Not everyone agrees with all the assumptions guiding the process.
Ray Hilborn, a professor at the University of Washington’s School of Fishery and Aquatic Sciences in Seattle, and a science adviser to the north central coast process, thinks the presumed benefits to fisheries are questionable. The MPAs are only large enough to protect the least mobile of species, which leaves out commercially important ones like hake, squid, and sardines – open-water species that swim hundreds of miles during feeding and spawning cycles.
Also, he says, traditional management schemes are working fine in California waters. (Many fault poor oceanographic conditions and water use in the Sacramento River, not overfishing, for this year’s dramatic West Coast Chinook salmon collapse.)

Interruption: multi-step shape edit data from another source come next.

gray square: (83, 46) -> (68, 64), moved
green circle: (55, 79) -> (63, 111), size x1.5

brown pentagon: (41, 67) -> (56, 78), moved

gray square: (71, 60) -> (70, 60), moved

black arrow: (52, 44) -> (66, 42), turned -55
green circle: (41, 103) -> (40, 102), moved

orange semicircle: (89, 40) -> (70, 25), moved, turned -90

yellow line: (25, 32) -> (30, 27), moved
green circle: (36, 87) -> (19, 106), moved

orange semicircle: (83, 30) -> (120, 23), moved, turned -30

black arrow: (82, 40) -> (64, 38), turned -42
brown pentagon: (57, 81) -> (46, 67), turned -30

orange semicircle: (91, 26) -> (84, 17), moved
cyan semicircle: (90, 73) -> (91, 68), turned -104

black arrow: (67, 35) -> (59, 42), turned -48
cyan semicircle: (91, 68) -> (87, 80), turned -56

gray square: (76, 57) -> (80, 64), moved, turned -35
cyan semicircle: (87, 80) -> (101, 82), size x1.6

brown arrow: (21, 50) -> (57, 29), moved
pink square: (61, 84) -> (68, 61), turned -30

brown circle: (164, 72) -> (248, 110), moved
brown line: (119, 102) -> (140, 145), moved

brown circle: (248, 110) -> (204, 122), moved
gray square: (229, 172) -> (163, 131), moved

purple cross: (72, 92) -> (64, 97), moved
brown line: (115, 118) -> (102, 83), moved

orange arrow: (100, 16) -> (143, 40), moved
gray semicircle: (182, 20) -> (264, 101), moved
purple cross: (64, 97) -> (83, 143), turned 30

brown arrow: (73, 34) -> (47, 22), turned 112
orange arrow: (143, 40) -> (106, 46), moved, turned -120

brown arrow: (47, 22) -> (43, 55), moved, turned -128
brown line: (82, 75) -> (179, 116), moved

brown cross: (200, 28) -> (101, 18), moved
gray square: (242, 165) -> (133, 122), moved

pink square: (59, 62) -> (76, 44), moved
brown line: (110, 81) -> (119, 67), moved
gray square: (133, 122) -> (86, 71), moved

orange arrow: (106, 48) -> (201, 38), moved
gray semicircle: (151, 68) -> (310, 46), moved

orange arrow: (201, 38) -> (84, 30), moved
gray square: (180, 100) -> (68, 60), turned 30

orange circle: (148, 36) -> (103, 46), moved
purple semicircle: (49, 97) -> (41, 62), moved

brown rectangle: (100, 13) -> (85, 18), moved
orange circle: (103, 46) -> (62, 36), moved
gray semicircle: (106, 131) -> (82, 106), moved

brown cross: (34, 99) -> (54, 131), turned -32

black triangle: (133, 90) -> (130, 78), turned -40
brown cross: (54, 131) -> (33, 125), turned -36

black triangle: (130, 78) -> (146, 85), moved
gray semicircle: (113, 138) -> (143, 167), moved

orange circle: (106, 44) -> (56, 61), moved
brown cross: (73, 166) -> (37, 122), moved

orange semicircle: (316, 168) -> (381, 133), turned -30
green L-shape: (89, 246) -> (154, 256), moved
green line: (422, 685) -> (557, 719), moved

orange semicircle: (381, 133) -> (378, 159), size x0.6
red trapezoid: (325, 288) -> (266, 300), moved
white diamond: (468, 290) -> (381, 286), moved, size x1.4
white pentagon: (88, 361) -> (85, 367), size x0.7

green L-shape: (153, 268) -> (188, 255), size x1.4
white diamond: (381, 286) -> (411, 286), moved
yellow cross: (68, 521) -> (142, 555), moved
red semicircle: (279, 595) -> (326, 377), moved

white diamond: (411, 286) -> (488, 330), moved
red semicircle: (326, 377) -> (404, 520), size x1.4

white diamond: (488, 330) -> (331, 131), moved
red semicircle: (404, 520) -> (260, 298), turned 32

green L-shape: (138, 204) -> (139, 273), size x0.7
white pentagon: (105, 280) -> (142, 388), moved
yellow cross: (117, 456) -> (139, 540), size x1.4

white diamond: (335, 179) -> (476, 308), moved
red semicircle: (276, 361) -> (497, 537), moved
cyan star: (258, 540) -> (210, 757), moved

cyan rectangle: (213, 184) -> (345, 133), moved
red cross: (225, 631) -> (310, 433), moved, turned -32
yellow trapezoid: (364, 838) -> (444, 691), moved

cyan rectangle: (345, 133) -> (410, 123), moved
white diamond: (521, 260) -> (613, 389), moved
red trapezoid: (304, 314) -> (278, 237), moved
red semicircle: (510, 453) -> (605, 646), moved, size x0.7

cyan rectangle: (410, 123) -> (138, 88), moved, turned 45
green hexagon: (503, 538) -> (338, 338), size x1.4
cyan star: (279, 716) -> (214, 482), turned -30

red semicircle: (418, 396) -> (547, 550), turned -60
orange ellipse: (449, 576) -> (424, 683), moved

“The MLPA was basically sold on the … ‘ecosystem is in trouble’ perspective,” he says. “And I think that’s a serious exaggeration.” The network should be called what it is, he says: a biodiversity tool.
Indeed, the Marine Life Protection Act explicitly declares conservation as a primary goal, a fact not lost on either scientists or stakeholders.
“We went in there knowing we were going to have to give up some [fishing] grounds,” says Michael McHenry of Half Moon Bay, Calif., who has fished for nearly 40 years. “We just tried to go in and soften the blow.”